For the writing and mock-up I used mostly Spitfire. The Symphonic Strings, Studio Brass and Woodwinds. Joey Burgess Percussion, Skaila Harp, HZ Piano. The rhythm section at the beginning is Toontrack drums and an Amplesound Jazz Bass (I can play bass but since this was going to be written out I needed the notes in the computer). I composed in Cubase, wrote out the score in Dorico and mixed the audio in Logic.

Stylistically I was going for a smooth 90’s network TV feel. Visually that’s what it felt like and it’s an orchestra after all. There are a lot of CG cartoon elements so there was going to be some Disney style Mickey-Mousing. The tone, harmonically and metrically, would have to get progressively darker as the piece progressed.

For each cue I mapped the hard and soft hits that I wanted to nail. Some points you need to hit dead-on and some you want to transition over,. I then worked out a time signature and tempo for each cue that fitted the required tone and hit the marks as near as possible. This is NOT easy.
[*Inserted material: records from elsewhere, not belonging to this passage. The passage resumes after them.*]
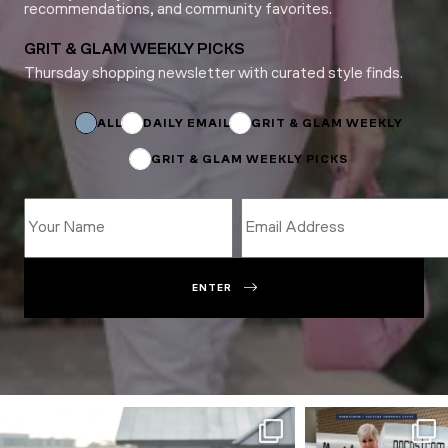
recommendations, and community favorites.
GRIT & GLAM WEEKLY PICKS
Thursday shopping newsletter with curated style finds.
Subscriptions
Name
Name
ALL
DAILY EMAIL
GRIT & GLAM WEEKLY
GRIT & GLAM WEEKLY PICKS
ENTER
I also had to make sure there was at least two clear lead-in bars for each cue for the orchestra.

I then chose an appropriate scale scheme for each cue to get the right feel. 1M1 was faux-jazzy so it was probably Dorian with a quartal thing in the brass. 1M2 was just underscore noodling that reacted to what she was saying. 1M3 was full-on Disney Whole-Tone and then transitioned to very genre specific for the three film references. Major for the western, Mixolydian for the pirates and major triadic ‘motion by thirds’ for the SciFi. 1M4 was my Johnny Williams Witches of Eastwick inspired nonsense in Harmonic Minor, 1M5 was in 7/8 time scary Diminished, 1M6 was 20th Century atonal - stacked half-tones, and 1M7 was Bernard Hermann inspired minor motion-by-thirds.

I don’t worry much about chord progressions for this sort of project. Film music is all ‘contingent’. It only has meaning in the presence of pictures so the concern is always relative motion from situation to situation, emotion to emotion. The lack of fully realised traditional diatonic progressions is pretty well the whole deal with film music. Stories, and consequently the music, do not resolve until the very last frame or the very first kiss. There are very few Perfect Cadences in this sort fo stuff.
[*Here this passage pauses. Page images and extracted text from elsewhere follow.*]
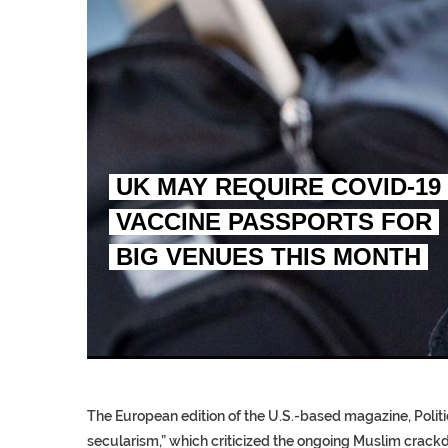
UK MAY REQUIRE COVID-19
VACCINE PASSPORTS FOR
BIG VENUES THIS MONTH
EGYPT UNVEILS ANCIEN
S.AFRICA’S MILLIONAI
SILENT KILLERS IN COSMETICS
The European edition of the U.S.-based magazine, Politic
secularism,” which criticized the ongoing Muslim crackd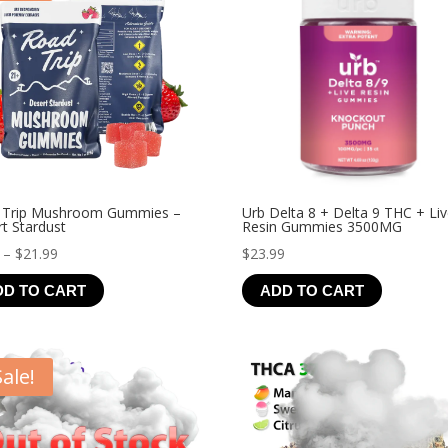
 Trip Mushroom Gummies –
Urb Delta 8 + Delta 9 THC + Li
t Stardust
Resin Gummies 3500MG
Price
–
$
21.99
$
23.99
range:
DD TO CART
ADD TO CART
$4.99
through
$21.99
Sale!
After I was ‘happy’ with the composition I made a copy of the project and removed any unused tracks etc. I then quantised everything to the appropriate grid (making sure to get any triplets gridded properly). I also quantised all note lengths, particularly shorts, to the right values. In Dorico I set up an orchestral template to match what I had used. You can then drag the actual MIDI tracks from Cubase to Dorico to import the notes, one instrument at a time.

Then I hit the books. This was only the second time I had produced a written score so there was a lot of study involved in getting the right markings and conventions to get what I wanted and to match the mock-up. I suspect this is where I fell down to other competitors, some of whom I know used professional orchestrators (which is totally allowed and kosher). With this being a live concert in sync with the film there has to be confidence that the orchestration is correct and playable, and I know I had one bar involving triplet rests to hit a cue dead-on that probably wasn’t!
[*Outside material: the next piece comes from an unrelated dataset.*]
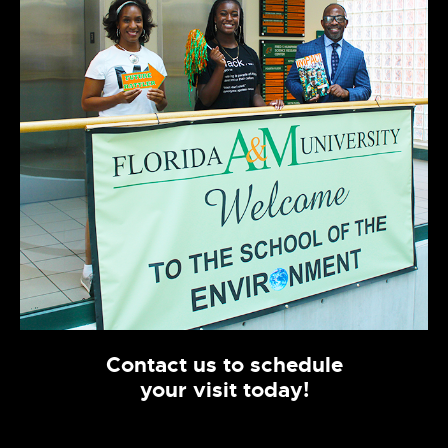
Contact us to schedule
your visit today!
Learned a hell of a lot and I’ll be doing it again next year.

Hope that helps.


----------



## Van (Jul 16, 2019)

VinRice said:


> I composed in Cubase, wrote out the score in Dorico and mixed the audio in Logic.



Awesome! Very impressed. 
How are you finding Dorico? I’m an early adopter (Daniel Spreadbury is the man) but haven’t had the time to dig in yet.


----------



## VinRice (Jul 17, 2019)

Van said:


> Awesome! Very impressed.
> How are you finding Dorico? I’m an early adopter (Daniel Spreadbury is the man) but haven’t had the time to dig in yet.



Hi Van. I like it very much. I appreciate the effort to make a useable modern interface for what is a specialist niche use case. There's a lot of automation going on under the hood that makes it approachable for a notation newbie like myself but it's a complex beast that means you need to really read the manual and understand what the program is trying to achieve to get the best use out of it. A few things are missing at the moment and learning some of the key commands is essential for getting up to speed. I suspect version 3.0 will hit the sweet spot and I can't imagine using anything else. Dorico is the future I think.


----------



## Van (Jul 17, 2019)

VinRice said:


> Hi Van. I like it very much. I appreciate the effort to make a useable modern interface for what is a specialist niche use case. There's a lot of automation going on under the hood that makes it approachable for a notation newbie like myself but it's a complex beast that means you need to really read the manual and understand what the program is trying to achieve to get the best use out of it. A few things are missing at the moment and learning some of the key commands is essential for getting up to speed. I suspect version 3.0 will hit the sweet spot and I can't imagine using anything else. Dorico is the future I think.


Thanks for the response! Yah, I met Daniel at NAMM this year - super-cool and accessible. He even responds to messages on Twitter if you have a question. Obviously, that’s not really sustainable the bigger a company gets but Dorico has a fan in me for sure. Glad to know it’s working out.


----------